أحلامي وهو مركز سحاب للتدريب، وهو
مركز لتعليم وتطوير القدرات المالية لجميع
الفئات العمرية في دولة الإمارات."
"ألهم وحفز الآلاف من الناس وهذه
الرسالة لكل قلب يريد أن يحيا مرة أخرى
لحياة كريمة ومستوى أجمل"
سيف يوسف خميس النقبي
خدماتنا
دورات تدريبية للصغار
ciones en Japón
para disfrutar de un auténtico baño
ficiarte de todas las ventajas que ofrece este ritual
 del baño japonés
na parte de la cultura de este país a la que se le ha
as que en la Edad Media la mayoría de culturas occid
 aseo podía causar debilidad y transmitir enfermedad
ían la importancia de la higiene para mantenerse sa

...

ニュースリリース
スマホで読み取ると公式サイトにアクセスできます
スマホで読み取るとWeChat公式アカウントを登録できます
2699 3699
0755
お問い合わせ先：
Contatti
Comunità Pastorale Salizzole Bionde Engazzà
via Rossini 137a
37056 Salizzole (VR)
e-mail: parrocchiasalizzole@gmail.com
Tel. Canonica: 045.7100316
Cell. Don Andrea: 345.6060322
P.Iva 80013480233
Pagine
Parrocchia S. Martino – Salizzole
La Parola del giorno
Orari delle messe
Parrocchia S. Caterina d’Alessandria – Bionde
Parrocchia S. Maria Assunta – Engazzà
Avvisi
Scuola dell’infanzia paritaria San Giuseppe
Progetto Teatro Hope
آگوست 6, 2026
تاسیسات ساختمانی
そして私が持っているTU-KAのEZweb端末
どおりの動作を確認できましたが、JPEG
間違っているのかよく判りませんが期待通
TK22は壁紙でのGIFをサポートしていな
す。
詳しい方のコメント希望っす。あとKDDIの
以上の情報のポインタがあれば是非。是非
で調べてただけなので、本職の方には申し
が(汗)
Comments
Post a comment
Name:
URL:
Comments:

* About this exercise
The lines to show are those in the data above that include "Bionde".

* Response for this exercise
Comunità Pastorale Salizzole Bionde Engazzà
Parrocchia S. Caterina d’Alessandria – Bionde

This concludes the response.